Obviously, that is unrealistic. Since my iPod touch is dying, I'm hoping to try once again to identify a replacement, but starting off with a very restricted list by surfing the crowd and getting reasoned suggestions for my rather unmodern requirements. If you can chime in with your off-the-top-of-the-head suggestions for the following requirements (and the reasons), I'd appreciate your input.

One of my unmodern "nonrequirements" is that I don't want to use a data plan because that ties my PDA options to a cellular provider and a contract. That's a whole new (constantly shifting) playing field that I'm not yet prepared to get smart about.

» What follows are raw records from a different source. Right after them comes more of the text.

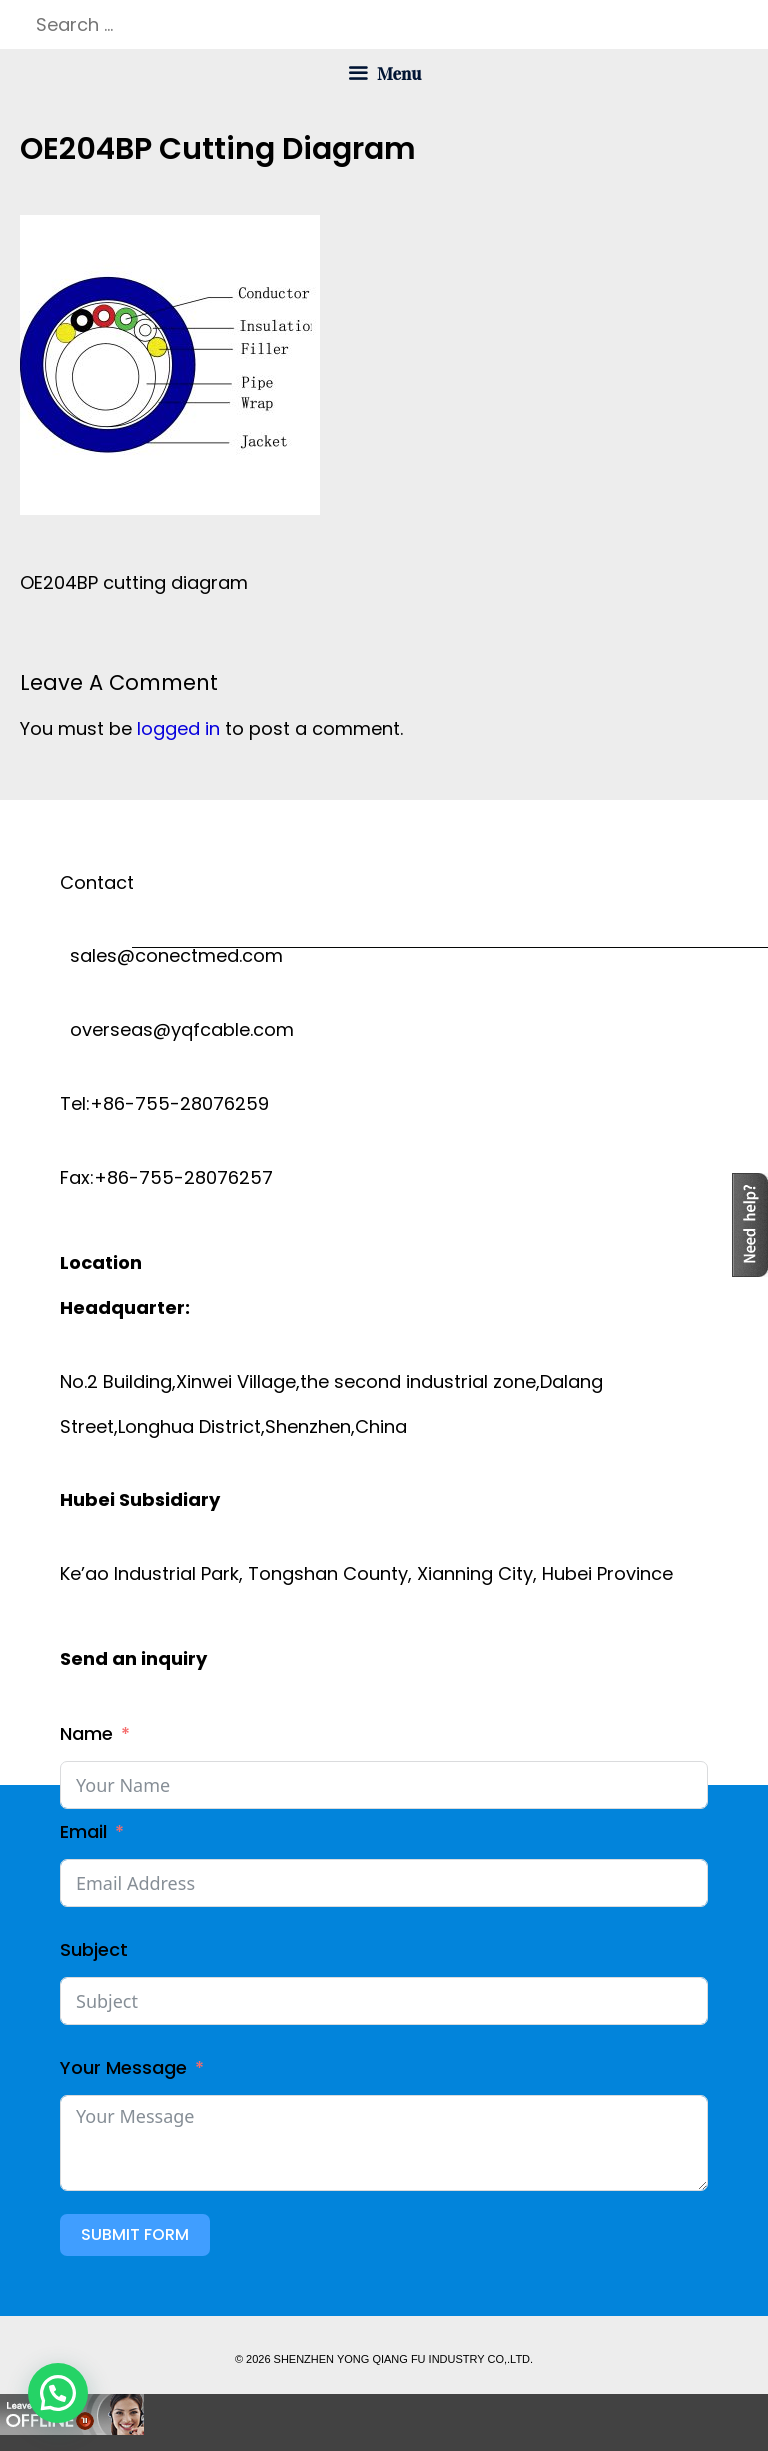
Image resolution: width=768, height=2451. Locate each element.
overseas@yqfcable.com (177, 1029)
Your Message (123, 2067)
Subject (94, 1949)
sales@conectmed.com (171, 955)
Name (86, 1733)
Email (83, 1831)
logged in (178, 728)
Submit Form (135, 2234)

The mandatory requirements are:

* Calendar, contacts, & notes should sync with Outlook 2007 on
Windows 7

* WiFi browsing

* MP3 & WAV player

* Real keys in a hide-away keyboard

The would-be-nice features are:

* GPS
(do these exist on devices that aren't meant for data plans?)

* Maintains podcasts, updates episodes, track episodes listened to

* Entire top surface can be used for display
(as in the iPod Touch)

* FM radio

* Voice recorder

* Very marginal benefit:
Viewing videos (resident files & streaming)

An almost-nonrequirement is jailbreaking -- I don't intend to do that since I don't intend to spend lots of time getting to know the internal systems of the PDA. I treat it strictly from a user perspective, where it helps to me organize (and free up) my time rather than a hobby to which I devote time. However, jailbreaking is not entirely a nonrequirement because if the additional value-adding functionality is compelling enough and the time sink is small, I could go for it.

Thanks for any reasoned suggestions for me to looking further into.